Niepokornych było na finale 17. MFF Tofifest więcej. Nagrodę odebrał również aktor Dawid Ogrodnik (m.in."Jesteś Bogiem", "Chce się żyć", "Ostatnia rodzina", "Oleg"). Natomiast trzyminutową owację na stojąco otrzymał od widowni Krzysztof Globisz. Aktor od kilku lat zmaga się ze skutkami udaru, ale pojawia się na teatralnej scenie, w filmie, serialach. Złotego Anioła za całokształt twórczości odebrał osobiście. Tego wieczoru była jeszcze jedna nagroda specjalna - dla producenta Włodzimierza Niderhausa.
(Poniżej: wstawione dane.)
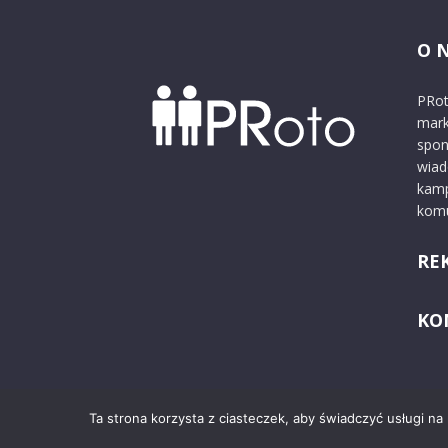
O 
PRot
mark
spon
wiad
kamp
komu
RE
KO
Ta strona korzysta z ciasteczek, aby świadczyć usługi na
© 2024 PRoto.pl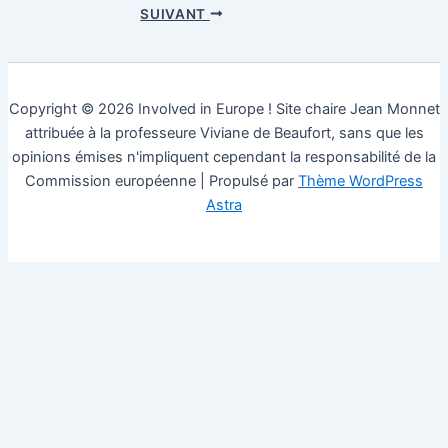
SUIVANT
Copyright © 2026 Involved in Europe ! Site chaire Jean Monnet
attribuée à la professeure Viviane de Beaufort, sans que les
opinions émises n'impliquent cependant la responsabilité de la
Commission européenne | Propulsé par
Thème WordPress
Astra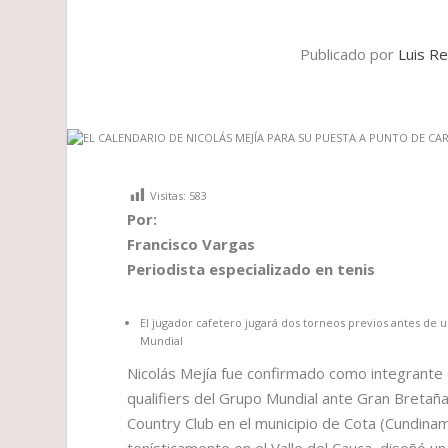
Publicado por
Luis R
Visitas:
583
Por:
Francisco Vargas
Periodista especializado en tenis
El jugador cafetero jugará dos torneos previos antes de u
Mundial
Nicolás Mejía fue confirmado como integrante 
qualifiers del Grupo Mundial ante Gran Bretaña,
Country Club en el municipio de Cota (Cundina
tenísticamente en el Valle del Cauca, diseñó u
W konkursie głównym On Air zwyciężył słowacko-czeski film "Let There Be Light", który wyreżyserował Marko Škop. Oceniano 13 głośnych filmów z całego świata. Warto przypomnieć, że na konkurs nadesłano ponad 2500 tytułów! Po takiej selekcji poziom był wysoki - przyznaje Jakub Gierszał, jeden z członków jury - zwracaliśmy uwagę na to, czego film dotyka i czy porusza w nas struny nie tylko intelektualne, ale i emocjonalne. Dodał żartobliwie, że obrady nad werdyktem nie trwały długo - dwie przystawki i lampkę wina.
Tak werdykt uzasadniała reżyserka Joanna Kos-Krauze, przewodnicząca jury.
W konkursie ShortCut zwyciężył film hiszpański “Watermelon Juice”, poruszający trudną tematykę wykorzystywania seksualnego.
Festiwalowa publiczność w konkursie From Poland nagrodziła film "Boże Ciało" Jana Komasy.
Dodajmy, że w przyszłym roku Tofifest stanie się pełnoletni.